━━━━━ Extracted entries

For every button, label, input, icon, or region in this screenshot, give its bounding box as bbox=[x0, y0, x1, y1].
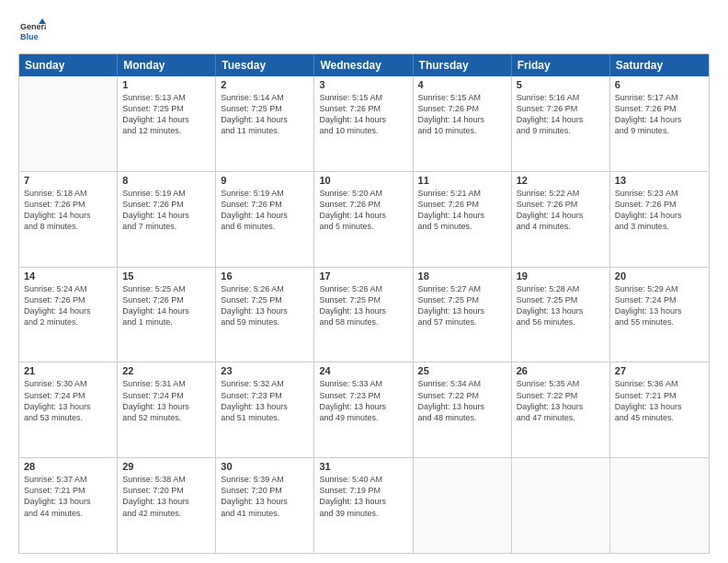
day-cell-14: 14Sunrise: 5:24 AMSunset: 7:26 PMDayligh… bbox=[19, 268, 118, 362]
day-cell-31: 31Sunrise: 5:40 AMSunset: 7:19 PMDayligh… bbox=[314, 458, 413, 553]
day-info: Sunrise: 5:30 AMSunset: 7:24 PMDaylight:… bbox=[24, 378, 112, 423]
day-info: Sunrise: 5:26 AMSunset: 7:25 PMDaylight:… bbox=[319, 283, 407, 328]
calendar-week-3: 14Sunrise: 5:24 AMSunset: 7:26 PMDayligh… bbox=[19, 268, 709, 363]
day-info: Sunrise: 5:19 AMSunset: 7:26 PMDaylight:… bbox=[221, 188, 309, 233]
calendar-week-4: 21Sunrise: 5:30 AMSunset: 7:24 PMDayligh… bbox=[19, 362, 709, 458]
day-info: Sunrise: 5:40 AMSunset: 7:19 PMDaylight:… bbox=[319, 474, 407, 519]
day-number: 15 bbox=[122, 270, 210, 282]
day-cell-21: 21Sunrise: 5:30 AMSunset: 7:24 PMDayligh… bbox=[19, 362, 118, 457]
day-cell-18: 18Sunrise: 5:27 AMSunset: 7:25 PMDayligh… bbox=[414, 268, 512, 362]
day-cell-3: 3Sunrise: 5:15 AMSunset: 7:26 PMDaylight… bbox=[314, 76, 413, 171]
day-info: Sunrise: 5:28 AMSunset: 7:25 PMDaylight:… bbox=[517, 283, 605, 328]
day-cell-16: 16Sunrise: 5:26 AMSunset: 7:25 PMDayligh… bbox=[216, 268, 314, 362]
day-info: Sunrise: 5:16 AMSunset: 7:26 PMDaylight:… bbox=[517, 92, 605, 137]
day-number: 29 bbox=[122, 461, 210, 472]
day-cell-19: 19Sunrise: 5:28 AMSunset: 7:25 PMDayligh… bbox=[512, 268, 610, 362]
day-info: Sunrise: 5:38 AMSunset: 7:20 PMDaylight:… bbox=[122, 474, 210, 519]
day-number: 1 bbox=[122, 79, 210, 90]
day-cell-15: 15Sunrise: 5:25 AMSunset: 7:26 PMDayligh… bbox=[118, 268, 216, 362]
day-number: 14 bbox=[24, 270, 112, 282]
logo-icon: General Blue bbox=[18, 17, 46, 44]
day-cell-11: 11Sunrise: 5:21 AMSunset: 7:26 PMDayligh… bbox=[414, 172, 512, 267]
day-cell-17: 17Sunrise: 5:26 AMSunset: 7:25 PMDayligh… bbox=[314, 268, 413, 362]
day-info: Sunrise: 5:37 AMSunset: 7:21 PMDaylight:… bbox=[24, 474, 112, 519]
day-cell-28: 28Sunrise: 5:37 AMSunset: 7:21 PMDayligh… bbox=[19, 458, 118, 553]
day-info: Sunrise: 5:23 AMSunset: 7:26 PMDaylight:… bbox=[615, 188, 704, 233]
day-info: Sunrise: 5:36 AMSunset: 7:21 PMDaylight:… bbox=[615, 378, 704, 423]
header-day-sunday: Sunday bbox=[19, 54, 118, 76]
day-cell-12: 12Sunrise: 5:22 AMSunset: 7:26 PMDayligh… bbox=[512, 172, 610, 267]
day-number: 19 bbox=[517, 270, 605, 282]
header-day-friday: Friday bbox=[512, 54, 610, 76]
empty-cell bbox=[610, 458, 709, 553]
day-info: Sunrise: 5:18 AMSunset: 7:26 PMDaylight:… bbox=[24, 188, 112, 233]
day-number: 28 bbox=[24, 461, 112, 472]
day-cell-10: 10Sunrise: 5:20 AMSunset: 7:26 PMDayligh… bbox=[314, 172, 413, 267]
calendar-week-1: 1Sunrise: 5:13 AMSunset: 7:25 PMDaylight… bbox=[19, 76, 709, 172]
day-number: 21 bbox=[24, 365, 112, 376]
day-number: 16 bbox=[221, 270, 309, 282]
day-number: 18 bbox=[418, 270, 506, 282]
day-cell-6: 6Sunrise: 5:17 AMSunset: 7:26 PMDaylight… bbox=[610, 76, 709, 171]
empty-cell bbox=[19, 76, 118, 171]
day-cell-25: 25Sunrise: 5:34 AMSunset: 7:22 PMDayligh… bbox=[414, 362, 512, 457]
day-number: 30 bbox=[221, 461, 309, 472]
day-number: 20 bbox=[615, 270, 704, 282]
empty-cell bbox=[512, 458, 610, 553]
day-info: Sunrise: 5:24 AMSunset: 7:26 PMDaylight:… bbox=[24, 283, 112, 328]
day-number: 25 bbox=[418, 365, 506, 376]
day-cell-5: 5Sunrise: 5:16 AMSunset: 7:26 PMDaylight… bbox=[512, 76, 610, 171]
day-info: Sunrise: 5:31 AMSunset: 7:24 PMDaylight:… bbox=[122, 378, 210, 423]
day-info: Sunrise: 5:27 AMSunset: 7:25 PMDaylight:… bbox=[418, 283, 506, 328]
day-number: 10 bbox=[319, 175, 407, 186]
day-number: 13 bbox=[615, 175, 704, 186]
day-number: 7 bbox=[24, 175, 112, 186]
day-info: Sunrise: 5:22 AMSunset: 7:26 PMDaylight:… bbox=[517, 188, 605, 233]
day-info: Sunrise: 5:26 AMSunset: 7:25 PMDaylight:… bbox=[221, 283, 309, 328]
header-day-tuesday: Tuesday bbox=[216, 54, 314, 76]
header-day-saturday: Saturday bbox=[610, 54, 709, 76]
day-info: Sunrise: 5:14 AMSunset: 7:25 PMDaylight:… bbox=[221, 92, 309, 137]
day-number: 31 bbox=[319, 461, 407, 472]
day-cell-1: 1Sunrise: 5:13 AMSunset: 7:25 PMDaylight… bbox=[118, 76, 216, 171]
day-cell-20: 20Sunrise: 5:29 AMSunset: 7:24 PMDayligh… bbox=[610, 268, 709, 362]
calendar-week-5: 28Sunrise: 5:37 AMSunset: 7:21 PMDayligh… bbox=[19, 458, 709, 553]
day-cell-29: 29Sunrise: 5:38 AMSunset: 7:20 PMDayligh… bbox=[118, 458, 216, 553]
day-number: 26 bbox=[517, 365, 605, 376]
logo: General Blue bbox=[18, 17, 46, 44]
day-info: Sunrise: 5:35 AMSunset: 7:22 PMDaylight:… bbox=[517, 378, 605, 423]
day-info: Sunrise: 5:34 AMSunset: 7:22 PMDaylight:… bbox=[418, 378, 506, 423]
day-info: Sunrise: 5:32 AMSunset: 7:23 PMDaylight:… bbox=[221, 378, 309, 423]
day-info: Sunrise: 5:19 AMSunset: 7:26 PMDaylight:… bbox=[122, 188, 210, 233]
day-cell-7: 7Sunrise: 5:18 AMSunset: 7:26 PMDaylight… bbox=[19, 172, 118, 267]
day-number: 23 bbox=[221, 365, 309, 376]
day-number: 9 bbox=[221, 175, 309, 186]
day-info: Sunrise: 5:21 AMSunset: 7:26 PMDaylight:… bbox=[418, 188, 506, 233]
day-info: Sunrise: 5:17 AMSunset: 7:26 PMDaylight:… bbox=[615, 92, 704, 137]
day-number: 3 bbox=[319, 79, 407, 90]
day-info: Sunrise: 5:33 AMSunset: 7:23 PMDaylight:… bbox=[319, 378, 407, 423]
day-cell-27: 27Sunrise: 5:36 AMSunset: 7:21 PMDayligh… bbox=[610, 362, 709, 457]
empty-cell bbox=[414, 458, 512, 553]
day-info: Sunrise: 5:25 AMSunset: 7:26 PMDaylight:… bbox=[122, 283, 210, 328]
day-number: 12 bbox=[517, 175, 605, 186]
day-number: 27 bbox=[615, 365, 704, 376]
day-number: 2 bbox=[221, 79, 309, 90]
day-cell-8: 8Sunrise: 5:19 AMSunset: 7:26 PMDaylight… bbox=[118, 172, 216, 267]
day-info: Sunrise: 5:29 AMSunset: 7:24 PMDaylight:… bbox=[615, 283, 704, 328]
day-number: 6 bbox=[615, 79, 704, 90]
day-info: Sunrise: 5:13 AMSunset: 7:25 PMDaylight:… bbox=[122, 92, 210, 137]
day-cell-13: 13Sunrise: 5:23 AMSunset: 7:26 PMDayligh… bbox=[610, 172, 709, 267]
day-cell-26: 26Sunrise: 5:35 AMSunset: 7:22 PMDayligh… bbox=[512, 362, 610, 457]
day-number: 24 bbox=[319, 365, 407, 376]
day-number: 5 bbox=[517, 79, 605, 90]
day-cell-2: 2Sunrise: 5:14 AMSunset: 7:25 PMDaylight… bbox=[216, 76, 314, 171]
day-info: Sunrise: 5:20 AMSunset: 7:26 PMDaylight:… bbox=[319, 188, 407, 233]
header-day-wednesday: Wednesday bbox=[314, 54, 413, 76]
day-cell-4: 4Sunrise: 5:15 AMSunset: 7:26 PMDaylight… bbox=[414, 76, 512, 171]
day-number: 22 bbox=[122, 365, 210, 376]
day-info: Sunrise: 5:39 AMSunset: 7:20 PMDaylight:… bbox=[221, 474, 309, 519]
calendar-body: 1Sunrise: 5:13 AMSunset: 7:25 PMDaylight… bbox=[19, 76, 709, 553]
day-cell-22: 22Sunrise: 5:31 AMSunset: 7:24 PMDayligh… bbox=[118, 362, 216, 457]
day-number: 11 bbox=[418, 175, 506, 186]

━━━━━━━━━━

Problem description:
Wherever a line in the listing contains the word "header", copy that line out.

Result below:
header-day-sunday: Sunday bbox=[19, 54, 118, 76]
header-day-friday: Friday bbox=[512, 54, 610, 76]
header-day-tuesday: Tuesday bbox=[216, 54, 314, 76]
header-day-saturday: Saturday bbox=[610, 54, 709, 76]
header-day-wednesday: Wednesday bbox=[314, 54, 413, 76]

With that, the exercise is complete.